What’s the single biggest reason why you need to have a serious customer care attitude? Simple – the amount of money companies spend on marketing and advertising to acquire just one new customer far outweighs what it costs to keep your existing customers.
Really successful sales managers recognise that you need to match the right sales people to your customers. That’s why you have to segment the customer base so that you can be sure that the effort and cost you are dedicating is worth the return – it’s an exercise that should include all accounts, from the biggest to the smallest.
Traditionally, the level of business concluded with a customer dictates how much time, effort and money you should be prepared to put in. Companies generally segment customers depending on profitability, spend or types of product, and they then align the service they offer accordingly. They segment their sales team to ensure that their best people handle their top clients. It’s all about business size, volumes and profitability.
Levels of influence
However, in my experience, it’s not always just about how much the customer buys. It can be a strategic move to structure your sales team according to the level of influence your customers have in the market. You may, for example, be dealing with an individual who is a member of an industry institute or association, and whose authority is substantial, even if their total spend is not that big.
This is the human side of the business. As a sales leader, you need to identify which customers require an extraordinary type of relationship because of their sway in your market. These individuals have an influential platform and no matter how demanding they may be, every effort needs to be made to accommodate them so that they become allies and not opponents.
Thought leadership
It’s advisable to hold both formal and informal discussions with your clients. These can function as intensive market research exercises, even though they may not be framed that way.

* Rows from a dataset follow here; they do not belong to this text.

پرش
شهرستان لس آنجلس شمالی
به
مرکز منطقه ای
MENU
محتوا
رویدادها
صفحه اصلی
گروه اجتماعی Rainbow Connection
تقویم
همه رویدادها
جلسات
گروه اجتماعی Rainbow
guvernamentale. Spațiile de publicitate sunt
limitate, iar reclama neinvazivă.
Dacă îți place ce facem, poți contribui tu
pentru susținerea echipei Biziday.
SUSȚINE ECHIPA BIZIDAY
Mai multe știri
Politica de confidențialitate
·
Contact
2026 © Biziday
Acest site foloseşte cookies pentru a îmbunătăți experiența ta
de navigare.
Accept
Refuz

Get your senior people together with the client to discuss what is happening in their sector, what advice they have for your business in terms of products and services, and where they see growth and opportunity. Then take that collective knowledge and put it into a newsletter or even a white paper and distribute it to your clients. This can turn you into a thought leader, which means you own your space.
Staying ahead
In the process of having these high-level discussions, clients tell you what they want, which may sometimes be quite different from what you think they want.
This is a great way to start thinking about new products and services that you should be offering and also enables you to enhance your existing offerings, all of which improve customer retentions.

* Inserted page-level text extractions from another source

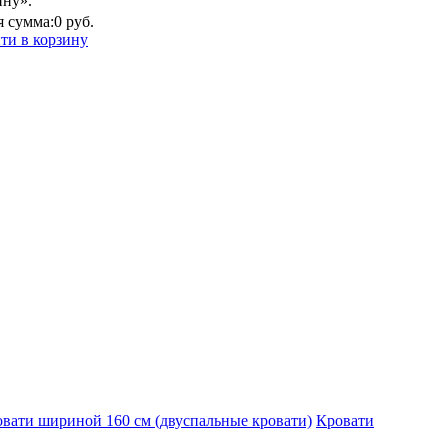
ину».
 сумма:
0 руб.
ти в корзину
вати шириной 160 см (двуспальные кровати)
Кровати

Interestingly, these discussions can also lead you to provide solutions beyond what you thought your business was even capable of, giving you the chance to gain major competitive advantage.
Remember the users
At the other end of the relationship scale, you should be monitoring not only who buys your products, but also who uses them. Focusing on the users and ensuring that they understand your product in its entirety and what it can do for them has massive value. Managers want employees to be content as that makes them more productive. Getting them to be loyal to your product can help to ensure a high level of retention.
By having influence from operations all the way up to the strategic decision-making level hedges your bets and enables you and your team to manage and influence all the players.
To control costs at the lower end of the customer base, it’s worth creating a contact cycle comprised of a few different elements. At KreditInform, for example, we made telephone contact with people at different levels in the customer organisation, we held special events for the people who used our products, and we hosted conferences for the people at the top who bought our products.
Again, because we had positioned ourselves as the thought leaders in our space, those people wanted to be associated with us and attend our forums.
Ultimately, to keep a customer for life, position them correctly in respect of their peers, get to know their personalities and who needs special attention. Remember that people are seldom neutral: They are either for you or against you. Intimate customer knowledge and the matching of specific sales people to specific customers will enable you to meet the level of service that customers expect in the best way possible.